In effetti far fallire una major del calibro della UA non è cosa da dilettanti, e Cimino dimostrò anche in questo la sua grandezza. Anche nel Cacciatore c'era inusitata lunghezza, in certe scene, ma dove là esse erano motivo di commossa riflessione sulla fine di quei ragazzi nel Vietnam, qui negli Heavens Hates la lunghezza è falsa, manierata, infastidente.
Cimino si sentì dio in terra, quando pretese e ottenne che tutti (o quasi) gli abiti di scena fossero rigorosamente originali. Lo accontentarono, gli executives, convinti di avere trovato in Michael la gallina dalle uova d'oro. La presero in quel posto, film è una attività imprenditoriale davvero ad alto rischio. D'altra parte, mai come nel business cinematografico, "no risk, no fun".
Brian
Come è vero, Brian! Nel cinema l'incontro-scontro business-arte è fondamentale. Proprio come lo era nella grande arte di affrescare decine di metri quadri nel Rinascimento e nel Barocco. Tutti dicevano la loro: canonici, mecenati, fabbricieri, signorotti, mercanti, e - soprattutto - il popolo dei fedeli - e delle fedeli - che non sapevano magari neppure leggere e scrivere, ma che, quasi al buio, decifravano con passione la loro vita di ogni giorno rappresentata e innalzata in San Sebastiano e Santa Maria Maddalena. E naturalmente - proprio come oggi - c'erano i saccenti libreschi, ma non libridinosi, che la mettevano giù dura, avendo un pisello secco al posto del cuore, che è una pompa, lo sappiamo, ma è una metafora che esprime bene l'unica cosa che c'è: la vita, bella o brutta che sia, ma visto che c'è, sarà il caso di veverla senza liofilizzarla.
E il cinema, anche nelle operazioni che hanno del bieco (quante ce ne sono!... e magari se la tirano pure...), ha questo vantaggio rispetto allo scatolotto TV: che la vita, in un modo o nell'altro salta fuori, non la vita in generale, ma la nostra in particolare, ognuna diversa dall'altra. Per il futuro, vedremo, intanto godiamocela.
saludos
Solimano
Caro Solimano, prima di tutto ti ringrazio per il tuo commento che ho molto apprezzato nel mio blog.

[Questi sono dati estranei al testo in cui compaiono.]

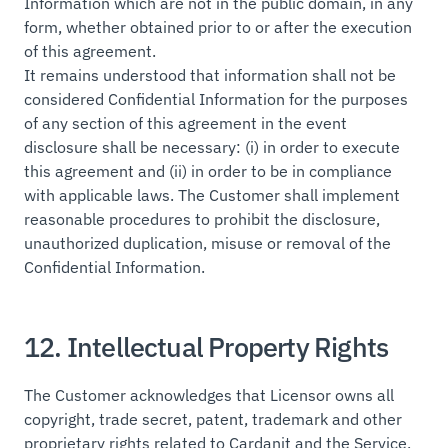
Information which are not in the public domain, in any
form, whether obtained prior to or after the execution
of this agreement.
It remains understood that information shall not be
considered Confidential Information for the purposes
of any section of this agreement in the event
disclosure shall be necessary: (i) in order to execute
this agreement and (ii) in order to be in compliance
with applicable laws. The Customer shall implement
reasonable procedures to prohibit the disclosure,
unauthorized duplication, misuse or removal of the
Confidential Information.
12. Intellectual Property Rights
The Customer acknowledges that Licensor owns all
copyright, trade secret, patent, trademark and other
proprietary rights related to Cardanit and the Service,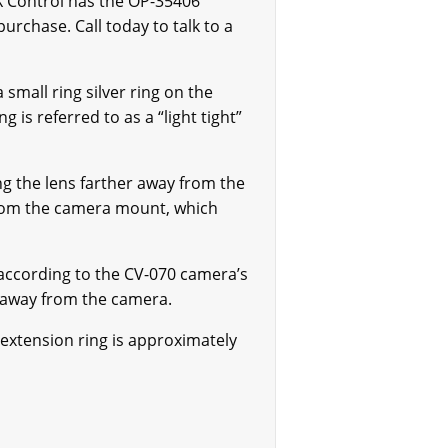
X Control has the OP-35406
urchase. Call today to talk to a
a small ring silver ring on the
 is referred to as a “light tight”
g the lens farther away from the
 from the camera mount, which
according to the CV-070 camera’s
r away from the camera.
 extension ring is approximately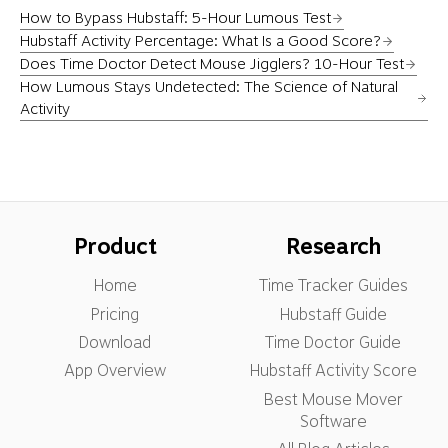
How to Bypass Hubstaff: 5-Hour Lumous Test
Hubstaff Activity Percentage: What Is a Good Score?
Does Time Doctor Detect Mouse Jigglers? 10-Hour Test
How Lumous Stays Undetected: The Science of Natural
Activity
Product
Research
Home
Time Tracker Guides
Pricing
Hubstaff Guide
Download
Time Doctor Guide
App Overview
Hubstaff Activity Score
Best Mouse Mover
Software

Poi volevo dirti una cosa. Io amo il cinema anche se in modo assolutamente amatoriale, senza nessuna pretesa di conoscerlo. I post che leggo in questo splendido blog mi hanno incentivato a rivedere tanti film che ora non ricordo più. Grazie quindi. Giulia
Grazie a te, Giulia. Nel tuo blog, apprezzo molto la chiarezza del progetto che persegui. Poi, sul singolo argomento, si può essere d'accordo o meno, ma a me piace chi lavora per progetto, non inteso come gabbia, ma come direzione del cammino, evitando impropri vagolamenti che a volte costituiscono una spiacevole manifestazione di sottocultura blogghiera: si desiderano più visite, e questo ci può e ci deve stare, ma non pregiudicando la cosa essenziale, che è scrivere dei post in cui chi li scrive ci si riconosca. Inoltre, avere un progetto chiaro aiuta nei momenti di difficoltà che prima o poi si presentano: chi ha un progetto ha anche il fiato lungo, e può reggere anche una temporanea apnea.
saludos
Solimano
Ti ringrazio per quello che dici, anche se sento proprio il frequentare i blog come il tuo mi hanno fatto pensare ad un diverso modo di vedere il blog. Ci sto riflettendo. In quanto a non essere sempre d'accordo, a volte non so io se sono d'accordo con me stessa,perchè l'unica cosa sicura è che il dubbio è la mia guida. Non un dubbio che mi paralizza, ma quello sano che dà la consapevolezza che si può sbagliare e rimediare ai propri errori. Un caro saluto, Giulia
Giulia, sono d'accordo, è bene rifletterci, sui blog. Nella mia poca esperienza per ora sono certo solo di due cose.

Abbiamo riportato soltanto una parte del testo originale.